"""

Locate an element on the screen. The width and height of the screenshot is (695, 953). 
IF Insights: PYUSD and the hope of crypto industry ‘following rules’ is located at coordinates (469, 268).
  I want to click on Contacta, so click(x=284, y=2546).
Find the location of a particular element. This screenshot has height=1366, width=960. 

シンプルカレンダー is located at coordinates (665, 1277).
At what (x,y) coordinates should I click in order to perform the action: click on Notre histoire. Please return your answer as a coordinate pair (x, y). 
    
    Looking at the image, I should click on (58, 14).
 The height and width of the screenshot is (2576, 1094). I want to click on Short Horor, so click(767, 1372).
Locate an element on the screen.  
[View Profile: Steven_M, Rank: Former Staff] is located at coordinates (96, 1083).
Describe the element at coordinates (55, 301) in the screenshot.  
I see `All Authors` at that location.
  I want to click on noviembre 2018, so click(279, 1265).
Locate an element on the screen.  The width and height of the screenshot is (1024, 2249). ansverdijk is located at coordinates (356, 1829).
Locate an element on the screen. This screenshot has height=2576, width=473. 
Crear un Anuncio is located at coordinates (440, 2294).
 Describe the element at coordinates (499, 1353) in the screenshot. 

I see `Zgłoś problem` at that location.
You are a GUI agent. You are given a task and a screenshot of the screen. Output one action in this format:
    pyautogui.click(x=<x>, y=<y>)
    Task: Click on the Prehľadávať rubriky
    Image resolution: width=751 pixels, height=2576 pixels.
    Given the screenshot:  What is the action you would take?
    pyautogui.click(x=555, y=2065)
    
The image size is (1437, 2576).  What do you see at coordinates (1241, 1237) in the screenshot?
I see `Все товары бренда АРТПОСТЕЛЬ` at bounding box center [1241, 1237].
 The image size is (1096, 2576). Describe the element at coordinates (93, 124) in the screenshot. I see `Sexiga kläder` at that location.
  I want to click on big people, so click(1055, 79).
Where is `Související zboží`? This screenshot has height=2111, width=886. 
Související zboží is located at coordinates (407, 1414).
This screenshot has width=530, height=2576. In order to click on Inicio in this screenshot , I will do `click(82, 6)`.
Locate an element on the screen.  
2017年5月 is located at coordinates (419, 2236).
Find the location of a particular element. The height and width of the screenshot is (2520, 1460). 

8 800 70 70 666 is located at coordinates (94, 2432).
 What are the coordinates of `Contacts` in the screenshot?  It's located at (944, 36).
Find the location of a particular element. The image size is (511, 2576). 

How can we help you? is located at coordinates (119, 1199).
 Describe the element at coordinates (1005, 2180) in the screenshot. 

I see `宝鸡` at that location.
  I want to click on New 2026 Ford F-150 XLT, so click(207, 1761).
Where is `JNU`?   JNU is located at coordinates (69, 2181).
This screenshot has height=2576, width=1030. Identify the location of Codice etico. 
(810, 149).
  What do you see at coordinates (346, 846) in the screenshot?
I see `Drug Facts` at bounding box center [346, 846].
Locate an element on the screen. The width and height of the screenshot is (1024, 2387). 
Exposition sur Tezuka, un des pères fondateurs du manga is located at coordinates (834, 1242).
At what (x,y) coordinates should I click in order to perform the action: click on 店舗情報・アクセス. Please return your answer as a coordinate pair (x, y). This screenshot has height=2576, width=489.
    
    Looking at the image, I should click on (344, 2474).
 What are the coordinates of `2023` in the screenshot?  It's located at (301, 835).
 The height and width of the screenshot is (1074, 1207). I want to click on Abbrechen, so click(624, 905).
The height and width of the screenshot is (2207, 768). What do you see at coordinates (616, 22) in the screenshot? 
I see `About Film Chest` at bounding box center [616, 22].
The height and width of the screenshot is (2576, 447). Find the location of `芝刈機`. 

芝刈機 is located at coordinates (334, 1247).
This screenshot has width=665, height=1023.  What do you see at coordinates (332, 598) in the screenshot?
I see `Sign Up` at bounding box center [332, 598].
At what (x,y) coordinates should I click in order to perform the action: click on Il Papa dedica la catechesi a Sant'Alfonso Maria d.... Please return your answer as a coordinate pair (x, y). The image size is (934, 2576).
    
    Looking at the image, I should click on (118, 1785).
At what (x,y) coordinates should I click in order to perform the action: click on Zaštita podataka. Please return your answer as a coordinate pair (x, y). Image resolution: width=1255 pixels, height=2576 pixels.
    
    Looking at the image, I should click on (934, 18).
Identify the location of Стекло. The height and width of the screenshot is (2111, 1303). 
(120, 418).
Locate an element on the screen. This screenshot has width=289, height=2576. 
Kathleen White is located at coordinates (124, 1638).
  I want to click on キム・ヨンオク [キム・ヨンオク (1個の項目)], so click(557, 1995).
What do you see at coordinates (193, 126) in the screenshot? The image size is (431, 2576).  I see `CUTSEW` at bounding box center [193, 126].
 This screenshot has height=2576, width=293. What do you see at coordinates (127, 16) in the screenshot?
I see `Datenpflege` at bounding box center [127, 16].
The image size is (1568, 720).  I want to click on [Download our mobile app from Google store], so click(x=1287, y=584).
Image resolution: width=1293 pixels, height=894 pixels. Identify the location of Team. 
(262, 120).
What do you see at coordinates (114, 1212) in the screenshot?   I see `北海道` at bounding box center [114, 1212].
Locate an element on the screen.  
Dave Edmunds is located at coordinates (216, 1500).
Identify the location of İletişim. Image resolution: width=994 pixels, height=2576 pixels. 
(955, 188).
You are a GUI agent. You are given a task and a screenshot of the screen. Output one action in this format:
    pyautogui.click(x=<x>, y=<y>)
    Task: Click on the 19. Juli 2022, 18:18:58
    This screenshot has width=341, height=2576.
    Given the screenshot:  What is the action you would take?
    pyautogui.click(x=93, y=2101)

"""

▶ **WHAT THE TASK REQUIRES**
Could you transcribe the whole listing exactly?

▶ **TASK OUTPUT**
Locate an element on the screen. The width and height of the screenshot is (695, 953). 
IF Insights: PYUSD and the hope of crypto industry ‘following rules’ is located at coordinates (469, 268).
  I want to click on Contacta, so click(x=284, y=2546).
Find the location of a particular element. This screenshot has height=1366, width=960. 

シンプルカレンダー is located at coordinates (665, 1277).
At what (x,y) coordinates should I click in order to perform the action: click on Notre histoire. Please return your answer as a coordinate pair (x, y). 
    
    Looking at the image, I should click on (58, 14).
 The height and width of the screenshot is (2576, 1094). I want to click on Short Horor, so click(767, 1372).
Locate an element on the screen.  
[View Profile: Steven_M, Rank: Former Staff] is located at coordinates (96, 1083).
Describe the element at coordinates (55, 301) in the screenshot.  
I see `All Authors` at that location.
  I want to click on noviembre 2018, so click(279, 1265).
Locate an element on the screen.  The width and height of the screenshot is (1024, 2249). ansverdijk is located at coordinates (356, 1829).
Locate an element on the screen. This screenshot has height=2576, width=473. 
Crear un Anuncio is located at coordinates (440, 2294).
 Describe the element at coordinates (499, 1353) in the screenshot. 

I see `Zgłoś problem` at that location.
You are a GUI agent. You are given a task and a screenshot of the screen. Output one action in this format:
    pyautogui.click(x=<x>, y=<y>)
    Task: Click on the Prehľadávať rubriky
    Image resolution: width=751 pixels, height=2576 pixels.
    Given the screenshot:  What is the action you would take?
    pyautogui.click(x=555, y=2065)
    
The image size is (1437, 2576).  What do you see at coordinates (1241, 1237) in the screenshot?
I see `Все товары бренда АРТПОСТЕЛЬ` at bounding box center [1241, 1237].
 The image size is (1096, 2576). Describe the element at coordinates (93, 124) in the screenshot. I see `Sexiga kläder` at that location.
  I want to click on big people, so click(1055, 79).
Where is `Související zboží`? This screenshot has height=2111, width=886. 
Související zboží is located at coordinates (407, 1414).
This screenshot has width=530, height=2576. In order to click on Inicio in this screenshot , I will do `click(82, 6)`.
Locate an element on the screen.  
2017年5月 is located at coordinates (419, 2236).
Find the location of a particular element. The height and width of the screenshot is (2520, 1460). 

8 800 70 70 666 is located at coordinates (94, 2432).
 What are the coordinates of `Contacts` in the screenshot?  It's located at (944, 36).
Find the location of a particular element. The image size is (511, 2576). 

How can we help you? is located at coordinates (119, 1199).
 Describe the element at coordinates (1005, 2180) in the screenshot. 

I see `宝鸡` at that location.
  I want to click on New 2026 Ford F-150 XLT, so click(207, 1761).
Where is `JNU`?   JNU is located at coordinates (69, 2181).
This screenshot has height=2576, width=1030. Identify the location of Codice etico. 
(810, 149).
  What do you see at coordinates (346, 846) in the screenshot?
I see `Drug Facts` at bounding box center [346, 846].
Locate an element on the screen. The width and height of the screenshot is (1024, 2387). 
Exposition sur Tezuka, un des pères fondateurs du manga is located at coordinates (834, 1242).
At what (x,y) coordinates should I click in order to perform the action: click on 店舗情報・アクセス. Please return your answer as a coordinate pair (x, y). This screenshot has height=2576, width=489.
    
    Looking at the image, I should click on (344, 2474).
 What are the coordinates of `2023` in the screenshot?  It's located at (301, 835).
 The height and width of the screenshot is (1074, 1207). I want to click on Abbrechen, so click(624, 905).
The height and width of the screenshot is (2207, 768). What do you see at coordinates (616, 22) in the screenshot? 
I see `About Film Chest` at bounding box center [616, 22].
The height and width of the screenshot is (2576, 447). Find the location of `芝刈機`. 

芝刈機 is located at coordinates (334, 1247).
This screenshot has width=665, height=1023.  What do you see at coordinates (332, 598) in the screenshot?
I see `Sign Up` at bounding box center [332, 598].
At what (x,y) coordinates should I click in order to perform the action: click on Il Papa dedica la catechesi a Sant'Alfonso Maria d.... Please return your answer as a coordinate pair (x, y). The image size is (934, 2576).
    
    Looking at the image, I should click on (118, 1785).
At what (x,y) coordinates should I click in order to perform the action: click on Zaštita podataka. Please return your answer as a coordinate pair (x, y). Image resolution: width=1255 pixels, height=2576 pixels.
    
    Looking at the image, I should click on (934, 18).
Identify the location of Стекло. The height and width of the screenshot is (2111, 1303). 
(120, 418).
Locate an element on the screen. This screenshot has width=289, height=2576. 
Kathleen White is located at coordinates (124, 1638).
  I want to click on キム・ヨンオク [キム・ヨンオク (1個の項目)], so click(557, 1995).
What do you see at coordinates (193, 126) in the screenshot? The image size is (431, 2576).  I see `CUTSEW` at bounding box center [193, 126].
 This screenshot has height=2576, width=293. What do you see at coordinates (127, 16) in the screenshot?
I see `Datenpflege` at bounding box center [127, 16].
The image size is (1568, 720).  I want to click on [Download our mobile app from Google store], so click(x=1287, y=584).
Image resolution: width=1293 pixels, height=894 pixels. Identify the location of Team. 
(262, 120).
What do you see at coordinates (114, 1212) in the screenshot?   I see `北海道` at bounding box center [114, 1212].
Locate an element on the screen.  
Dave Edmunds is located at coordinates (216, 1500).
Identify the location of İletişim. Image resolution: width=994 pixels, height=2576 pixels. 
(955, 188).
You are a GUI agent. You are given a task and a screenshot of the screen. Output one action in this format:
    pyautogui.click(x=<x>, y=<y>)
    Task: Click on the 19. Juli 2022, 18:18:58
    This screenshot has width=341, height=2576.
    Given the screenshot:  What is the action you would take?
    pyautogui.click(x=93, y=2101)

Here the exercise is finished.